Showing posts with label Festiv'Ale. Show all posts
Showing posts with label Festiv'Ale. Show all posts

Monday, 20 June 2011

Festiv'Ale season


The sun's out, the temperature is on the increase and the Summer Solstice is imminent - time then for a decent, tasty thirst quencher. Festiv'Ale ticks all the right boxes: a pale, light malty body hides below a hop blanket of blackcurrant, mint, grapefruit and passion fruit. A sharp, crisp aftertaste finishes things off nicely.

Available throughout the summer, in every decent pub and at every decent festival in East Kent.
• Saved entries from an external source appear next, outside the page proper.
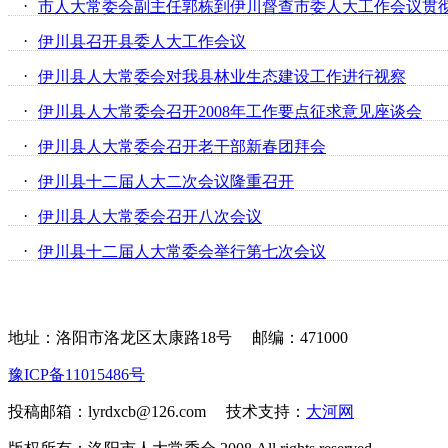
·
市人大常委会副主任郭栋到伊川督查市委人大工作会议贯
·
伊川县召开县委人大工作会议
·
伊川县人大常委会对我县林业生态建设工作进行视察
·
伊川县人大常委会召开2008年工作要点征求意见座谈会
·
伊川县人大常委会召开老干部新春团拜会
·
伊川县十二届人大二次会议隆重召开
·
伊川县人大常委会召开八次会议
·
伊川县十二届人大常委会举行第七次会议
地址：洛阳市洛龙区太康路18号
邮编：471000
豫ICP备11015486号
投稿邮箱：lyrdxcb@126.com 技术支持：
大河网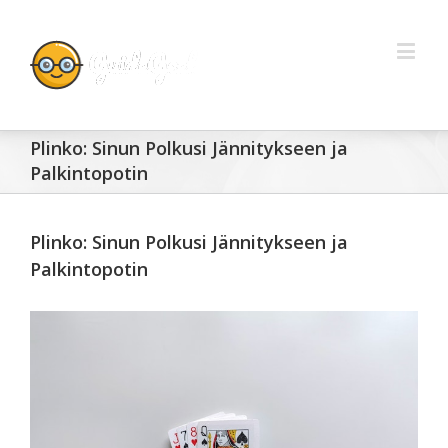
Plinko: Sinun Polkusi Jännitykseen ja
Palkintopotin
Plinko: Sinun Polkusi Jännitykseen ja
Palkintopotin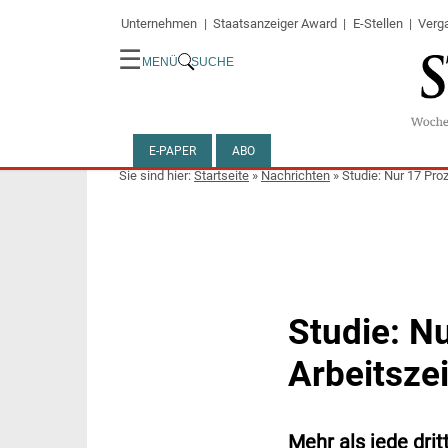
Unternehmen
Staatsanzeiger Award
E-Stellen
Verg
☰
MENÜ
SUCHE
E-PAPER
ABO
Startseite
»
Nachrichten
»
Studie: Nur 17 Proz
Studie: N
Arbeitszei
Mehr als jede drit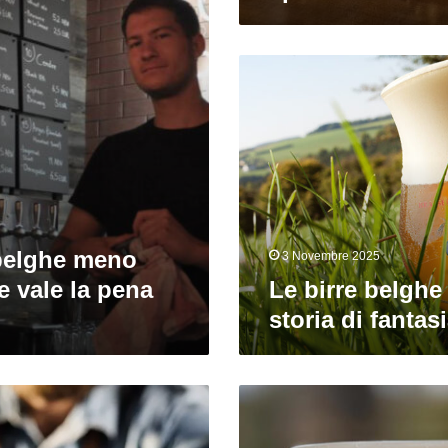
Le
birre
belghe
con
una
storia
di
fantasia
 belghe meno
3 Novembre 2025
 vale la pena
Le birre belghe
storia di fantas
La
rossa
di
First up is the Hop Farm, followed quickly by Lounge on the Farm.

Sunday, 20 June 2010

Festiv'Ale

In a couple of weeks' time Van, Bob, Debbie and many of their friends are having a bit of a knees up down at the hop farm and they've asked for a cask or two of the good (and local) stuff to help things go with a swing. We'll be taking some Seasider and GADDS' Number 5 Best Bitter but the main offering will be Festiv'Ale, our pale, hoppy, fruity thirst slaker brewed to be enjoyed while dancing on grass in the sunshine. Or moonshine.
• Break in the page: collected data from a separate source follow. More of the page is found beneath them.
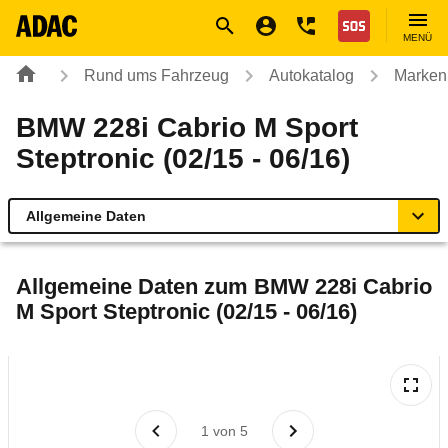
Navigation
Suche
Seiteninhalt
Fußzeile
Nothilfe
MENÜ
Rund ums Fahrzeug
Autokatalog
Marken
BMW 228i Cabrio M Sport
Steptronic (02/15 - 06/16)
Allgemeine Daten
Allgemeine Daten
Allgemeine Daten zum
BMW 228i Cabrio
M Sport Steptronic (02/15 - 06/16)
Technische Daten
Ähnliche Autotests
Laufende Kosten
1
von
5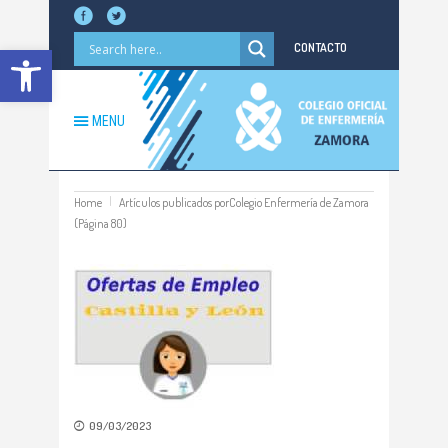
Abrir barra de herramientas
CONTACTO
MENU
Home
Artículos publicados porColegio Enfermería de Zamora
(Página 80)
09/03/2023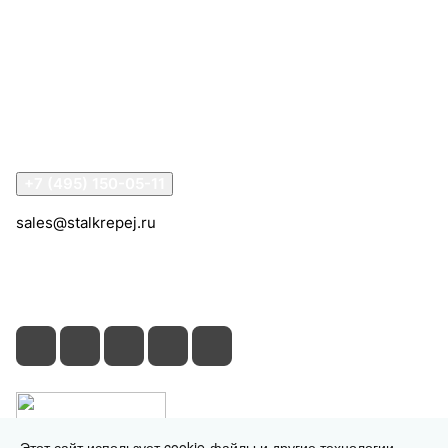
Интернет-магазин
Компания
Информация
Помощь
Контакты
+7 (495) 150-05-11
sales@stalkrepej.ru
Южная улица, 7Б, посёлок Кардо-Лента, городской
округ Мытищи, Московская область
Этот сайт использует cookie-файлы и другие технологии,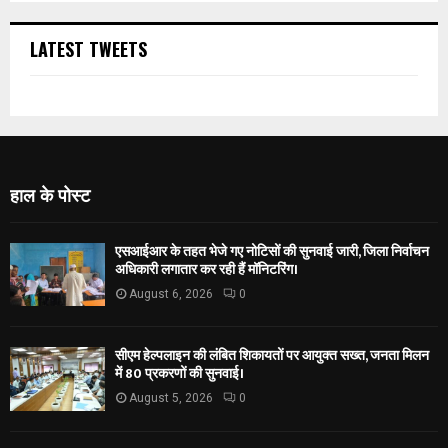
LATEST TWEETS
हाल के पोस्ट
एसआईआर के तहत भेजे गए नोटिसों की सुनवाई जारी, जिला निर्वाचन
अधिकारी लगातार कर रही हैं मॉनिटरिंग।
August 6, 2026
0
सीएम हेल्पलाइन की लंबित शिकायतों पर आयुक्त सख्त, जनता मिलन
में 80 प्रकरणों की सुनवाई।
August 5, 2026
0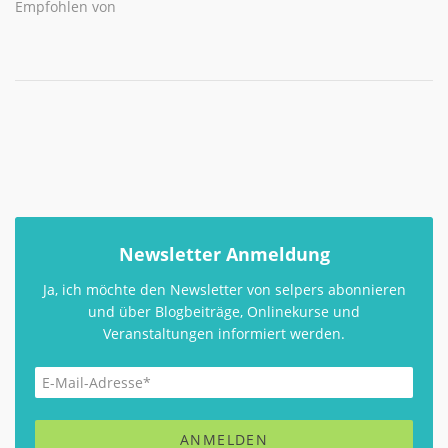
Empfohlen von
Newsletter Anmeldung
Ja, ich möchte den Newsletter von selpers abonnieren
und über Blogbeiträge, Onlinekurse und
Veranstaltungen informiert werden.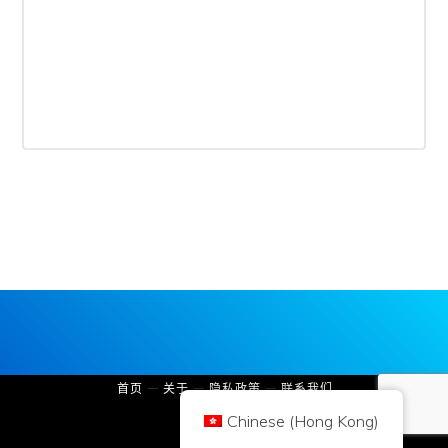
版權所有 © 2026 Brilliant British Ltd trading as Coin Kickoff
公司编号10490224
地址:3rd Floor Great Titchfield House, 14-18 Great Titchfield Street,
London, United Kingdom, W1W 8BD
内容是为了提供信息，而不是投资建议。过去的业绩并不代表未来的结果。投
资加密货币是有风险的。
加密货币不受英国金融行为监管局的监管，不受英国金融服务补偿计划的保
护，也不在英国金融申诉专员服务的管辖范围内。投资加密货币是有风险的，
加密货币可能会增值，或失去部分或全部价值。资本利得税可能适用于加密货
币销售的利润。
首页
关于
隐私政策
联系我们
Chinese (Hong Kong)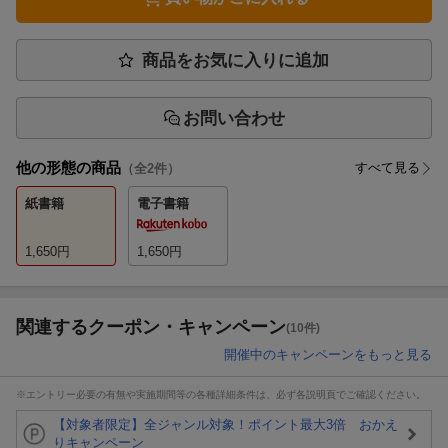
商品をお気に入りに追加
お問い合わせ
他の形態の商品
すべて見る
（全
2
件）
紙書籍
電子書籍
1,650
円
1,650
円
関連するクーポン・キャンペーン
(10件)
開催中のキャンペーンをもっと見る
※エントリー必要の有無や実施期間等の各種詳細条件は、必ず各説明頁でご確認ください。
【対象者限定】全ジャンル対象！ポイント最大3倍 おかえ
りキャンペーン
Obviously technical support is all part of the deal and, in a rare show of leadership, I've decided to do it myself - well it *is* on a weekend. I'm taking the Coyote and his camper van; he's very excited because blue-grass style Mumford & Sons will be there.

Friday, 11 June 2010

Recipe Formulation Day

Next week we're brewing Festiv'Ale, a pale, fruity little 3.8er for those on a session at this year's Hop Farm Festival up in Paddock Wood. We've brewed it before; we find an excuse to slip it in most years but we don't necessarily use the same recipe every year. Proper beer drinkers think it sacrilegious alter a beer's formulation but the truth is it happens a great deal more than they suspect, to a great many more beers. I can't speak for others but there are a few reasons we change and alter things: a change of raw materials available necessitating a tweak, a change in drinker preference (or a change in drinker), to improve the flavour of a beer or simply to try something a little different. No one has drunk Festiv'Ale since sitting in a field last year and I doubt even those that took notes can recall the exact nuances involved so I feel free, to a certain extent, to revisit the brewsheets, check the malt store, check the hop store and work out a recipe. I call it 'freshening up'.
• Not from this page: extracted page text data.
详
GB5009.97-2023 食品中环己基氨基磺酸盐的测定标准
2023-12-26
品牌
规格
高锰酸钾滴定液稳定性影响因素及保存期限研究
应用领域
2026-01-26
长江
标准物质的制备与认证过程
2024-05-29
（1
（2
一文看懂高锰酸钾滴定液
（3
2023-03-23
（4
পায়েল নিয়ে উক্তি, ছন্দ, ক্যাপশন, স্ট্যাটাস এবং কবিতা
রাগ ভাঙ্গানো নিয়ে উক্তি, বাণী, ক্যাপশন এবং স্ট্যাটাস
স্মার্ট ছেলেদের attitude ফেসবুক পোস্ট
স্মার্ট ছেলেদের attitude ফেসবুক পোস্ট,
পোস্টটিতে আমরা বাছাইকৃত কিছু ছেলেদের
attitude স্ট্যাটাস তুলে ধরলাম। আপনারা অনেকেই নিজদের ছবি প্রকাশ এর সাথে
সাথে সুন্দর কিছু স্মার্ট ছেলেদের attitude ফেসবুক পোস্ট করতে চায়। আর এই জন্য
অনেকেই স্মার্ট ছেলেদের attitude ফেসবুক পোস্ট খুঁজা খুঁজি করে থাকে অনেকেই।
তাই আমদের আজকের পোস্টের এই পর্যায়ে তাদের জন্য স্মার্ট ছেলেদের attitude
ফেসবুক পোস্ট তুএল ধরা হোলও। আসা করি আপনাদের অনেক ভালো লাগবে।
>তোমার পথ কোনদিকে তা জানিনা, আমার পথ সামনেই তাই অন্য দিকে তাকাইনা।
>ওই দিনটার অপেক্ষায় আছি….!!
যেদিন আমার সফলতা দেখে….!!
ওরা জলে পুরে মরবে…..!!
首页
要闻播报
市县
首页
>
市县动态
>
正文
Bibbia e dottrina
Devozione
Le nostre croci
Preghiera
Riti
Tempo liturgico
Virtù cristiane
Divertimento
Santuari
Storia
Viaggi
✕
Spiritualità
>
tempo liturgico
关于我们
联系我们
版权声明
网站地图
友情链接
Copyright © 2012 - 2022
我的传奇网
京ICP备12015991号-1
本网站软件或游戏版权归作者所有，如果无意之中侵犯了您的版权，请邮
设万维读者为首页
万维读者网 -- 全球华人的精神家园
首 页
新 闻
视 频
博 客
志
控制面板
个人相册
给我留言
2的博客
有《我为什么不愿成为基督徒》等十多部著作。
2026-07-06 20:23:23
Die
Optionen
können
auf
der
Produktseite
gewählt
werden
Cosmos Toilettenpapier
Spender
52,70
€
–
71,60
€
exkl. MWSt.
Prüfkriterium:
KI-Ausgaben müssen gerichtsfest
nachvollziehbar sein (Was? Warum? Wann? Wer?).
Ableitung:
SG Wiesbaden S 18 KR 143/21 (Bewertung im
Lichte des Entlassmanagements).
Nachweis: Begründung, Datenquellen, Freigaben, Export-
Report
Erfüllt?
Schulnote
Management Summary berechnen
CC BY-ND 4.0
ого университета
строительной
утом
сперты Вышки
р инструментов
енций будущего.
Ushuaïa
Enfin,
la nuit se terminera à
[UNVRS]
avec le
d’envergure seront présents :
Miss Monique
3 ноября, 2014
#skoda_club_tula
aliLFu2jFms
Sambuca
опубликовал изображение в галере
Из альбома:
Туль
So, the malt was simply pale Marris Otter and some Caragold (body and mouthfeel) at 11%, the hops were Canterbury grown Cascades for a middling bitterness and juicy flavour with a twist of fruity Nelson Sauvin hops at the end. All fermented with a soft ale yeast to a sweeter-than-usual finish, (which will have balanced that gentle bitterness).

I don't think much needs changing there then. Up the hops, as always, but nothing else.

Well, that was an easier day than I thought it would be - as the Coyote says "some days you eat the bear, some days the bear eats you" (these Canadians are an odd lot).